Great artists seldom produce their best work in the autumn years of their lives. It's fair to say Satyajit Ray falls victim to this fate. However, while works like The Home and the World, An Enemy of the People, and The Stranger may not reach the sublime perfection of The Apu Trilogy, they are still remarkable creations. If anything, the older Ray gained impetus and philosophical discipline, using the model of the chamber drama to articulate challenging ideas, especially at the level of politics. Please make no mistake, Satyajit Ray's cinema was always political. How that nature revealed itself is what changed with the passing years. The sublimated whispers of his early works became a vociferous shout during his later years. Perchance this evolution reflects an evolving sense of urgency, even some despair. The young man has years to waste, while the older man counts his hours. Subtlety is the privilege of those who can't see their end glimmering in the ominous horizon. That's not to say Ray's cinema became blunt, only that his discourse was no longer subtext.

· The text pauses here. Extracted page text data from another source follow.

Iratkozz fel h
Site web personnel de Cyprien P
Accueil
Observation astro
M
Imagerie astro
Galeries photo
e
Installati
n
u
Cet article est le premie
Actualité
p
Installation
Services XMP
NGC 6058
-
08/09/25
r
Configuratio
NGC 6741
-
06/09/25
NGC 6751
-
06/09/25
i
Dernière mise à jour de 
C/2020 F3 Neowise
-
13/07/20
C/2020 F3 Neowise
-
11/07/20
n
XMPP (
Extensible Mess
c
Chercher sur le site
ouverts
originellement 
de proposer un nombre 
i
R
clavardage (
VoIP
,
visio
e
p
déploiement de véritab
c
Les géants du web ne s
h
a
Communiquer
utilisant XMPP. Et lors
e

Of course, one should never underestimate this man's mastery of visual storytelling. Even as his body betrayed him and the director had to stop operating his camera or working on location, the film narratives still unfurled with elegance.

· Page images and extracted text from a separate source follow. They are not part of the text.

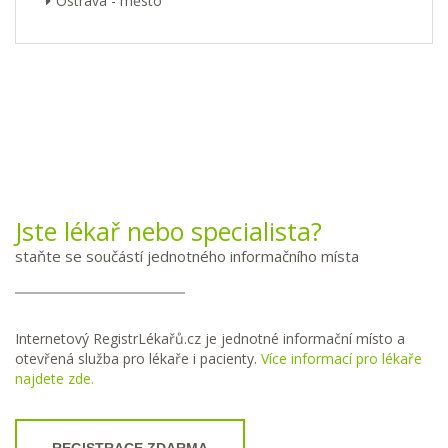
Ostrava - město
Jste lékař nebo specialista?
staňte se součástí jednotného informačního místa
Internetový RegistrLékařů.cz je jednotné informační místo a
otevřená služba pro lékaře i pacienty.
Více informací pro lékaře
najdete zde.
REGISTRACE ZDARMA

Take two scenes of marital discord from the last few decades of Ray's career. In 1977's The Chess Players, both the main story and a chess match are interrupted by a lateral movement of wifely discontent. The flat lighting of rich salons is temporarily abandoned for the penumbra of private quarters in which man and woman reveal their lacerated souls while avoiding the other's gaze. It's gorgeously shot, backlit portraiture that finds beauty in the quarrel. In another film, 1989's An Enemy of the People, Ray's adaptation of an Ibsen play adds a religious twist to its sociological conundrums and manifests these changes in the faith-based fractures of a loving couple. Again, the story stops. Again a complicated dialogue is staged within a game of averted looks. Here, though, none of the parties wants to hurt their spouse, so instead of darkness, there's light, the closeups are shared rather than combatively individual, and tentative honesty flowers in place of barbed confessions. Just blocking and lighting make all the difference, while the form is kept simple enough that the words are still the actual meat of the interaction. Both scenes are delicate reminders of Ray's genius, how unassuming it could be, how powerful it often was.
Through Satyajit Ray's many films, one can chart the painful movements of a nation beset by radical change. Unlike many other cineastes, the Indian auteur never let his camera strand too far away from the smallness of people. Whether cataloging a boy's life or exorcising the ghost of British colonialism, Ray rarely foregrounds the movements of history, politics, and culture. Sometimes, like in The Chess Players, history literally happens as a reflective B-plot in the background of the "main" action. Instead of demonstrative didacticism, we get to know the social forces that shape the human cosmos by the way people navigate through them. Be it a noble king or a peasant girl, all of Ray's characters are at the mercy of a world much bigger than them. Their negotiation of this existence defines their movies, making them into complex jewels of humanistic cinema.
All the films mentioned in this piece are available in the aforementioned "Satyajit Ray at 100" collection.